Before entering Parliament as a replacement for disgraced MP David Garrett, Ms Calvert, a Dunedin lawyer, had been studying the planned legislation.

Act MPs were trying to force the Government to change parts of it or, even better, abandon it.

Ms Calvert said in an interview she believed the legislation would be killed off in 2011 because the time was not right.

After attending many of the submission processes for the Marine and Coastal Bill, she became convinced that the solution being proposed by the Government was not right for everyone.

"Until it is right, it shouldn't be passed. If we had tried to pass matrimonial property legislation in 1920, it wouldn't have got through. The time had to be right.

"The time is not right for the marine and coastal law. It will be abandoned at some stage."

Ms Calvert had an early win in Parliament when Attorney-general Chris Finlayson agreed to an amendment to the legislation which stopped the prospect of people being charged to use a beach.

The election year will give Ms Calvert a chance to travel widely campaigning on behalf of Act but she promised not to neglect Dunedin North, where she will be one of at least three MPs campaigning.

She was "officially" the Act representative for the South Island and her "electorate" was whoever she was speaking for in the South Island.

"It's not geographical. I will be speaking for all people who believe we belong to one country and that our laws have gone too far in the way they influence our lives."

One of the expectations about the arrival of Ms Calvert in Parliament was that the Act message would again be unadulterated.
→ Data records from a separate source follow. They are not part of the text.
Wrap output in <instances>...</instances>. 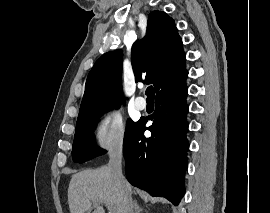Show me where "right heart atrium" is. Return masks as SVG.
<instances>
[{
    "label": "right heart atrium",
    "mask_w": 270,
    "mask_h": 213,
    "mask_svg": "<svg viewBox=\"0 0 270 213\" xmlns=\"http://www.w3.org/2000/svg\"><path fill=\"white\" fill-rule=\"evenodd\" d=\"M94 141L99 150L114 154L125 147V129L121 114L115 110L104 112L94 129Z\"/></svg>",
    "instance_id": "right-heart-atrium-1"
}]
</instances>
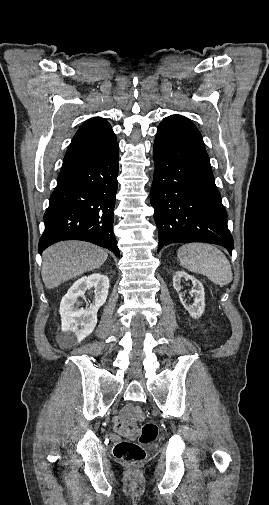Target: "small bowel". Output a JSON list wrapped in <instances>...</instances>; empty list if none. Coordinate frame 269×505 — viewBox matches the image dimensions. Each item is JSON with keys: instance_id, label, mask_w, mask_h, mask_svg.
<instances>
[{"instance_id": "1", "label": "small bowel", "mask_w": 269, "mask_h": 505, "mask_svg": "<svg viewBox=\"0 0 269 505\" xmlns=\"http://www.w3.org/2000/svg\"><path fill=\"white\" fill-rule=\"evenodd\" d=\"M134 409L131 404H127L119 417L113 419V426L115 431L126 437H133L138 433V428L134 425Z\"/></svg>"}]
</instances>
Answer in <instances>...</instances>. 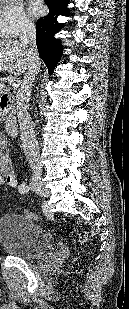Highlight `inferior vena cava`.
<instances>
[{"mask_svg": "<svg viewBox=\"0 0 129 309\" xmlns=\"http://www.w3.org/2000/svg\"><path fill=\"white\" fill-rule=\"evenodd\" d=\"M20 43L27 48V54L32 64L30 69L24 76L23 82L17 92V115L20 125L26 129L28 133V148L27 158L33 166L38 165L39 161V147L38 142L33 134L31 117L28 112L29 99L31 93V87L35 82V77L40 70V58L36 46V30L31 21H24L21 25V31L19 35Z\"/></svg>", "mask_w": 129, "mask_h": 309, "instance_id": "inferior-vena-cava-1", "label": "inferior vena cava"}]
</instances>
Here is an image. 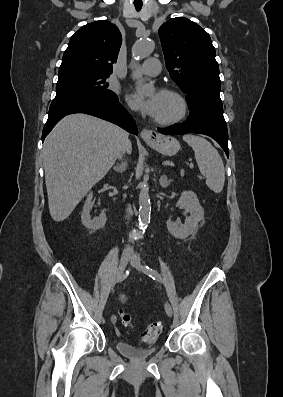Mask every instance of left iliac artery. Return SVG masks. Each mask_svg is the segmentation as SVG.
<instances>
[{"mask_svg": "<svg viewBox=\"0 0 283 397\" xmlns=\"http://www.w3.org/2000/svg\"><path fill=\"white\" fill-rule=\"evenodd\" d=\"M143 271L148 276H150L153 280H156V281H159V282H163L162 277L160 276V274L156 270L150 268L149 266H146V265L143 266Z\"/></svg>", "mask_w": 283, "mask_h": 397, "instance_id": "obj_1", "label": "left iliac artery"}]
</instances>
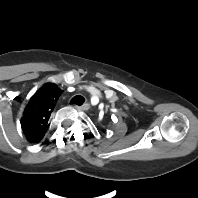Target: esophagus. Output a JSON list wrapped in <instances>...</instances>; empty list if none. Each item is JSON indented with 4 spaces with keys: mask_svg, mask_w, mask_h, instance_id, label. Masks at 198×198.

Living in Dunedin, she had not lost the main focus of Act, which was a low flat tax, minimal laws and regulations and freedom of choice.

Asked how that had gone since her arrival, she said Act was "back on track".

"People say they are pleased I am there, which is a bit sycophantic in itself. But then they add 'because you are an Act person'.

"I have been looking through Act's confidence and supply agreement and know we are picking off all our goals. When you look at that, despite the distractions, we know we have been noticed."

One of her challenges would be trying to ensure Act did not follow the lead of other parties who have been in Government.

Those parties had inevitably lost votes at the next election.

"Good ideas come from minority parties. We do have more influence than a Government MP on the back benches."

Ms Calvert said it was a privilege to be on the other side of law-making after spending most of her career as a lawyer but she also realised that time had to be made for her family and herself.

This year, she intended resuming playing the harp, continuing with her Spanish study and trying to keep up with her gardens.

"You have to set goals for yourself and, for me, music has to be part of the mix," she said.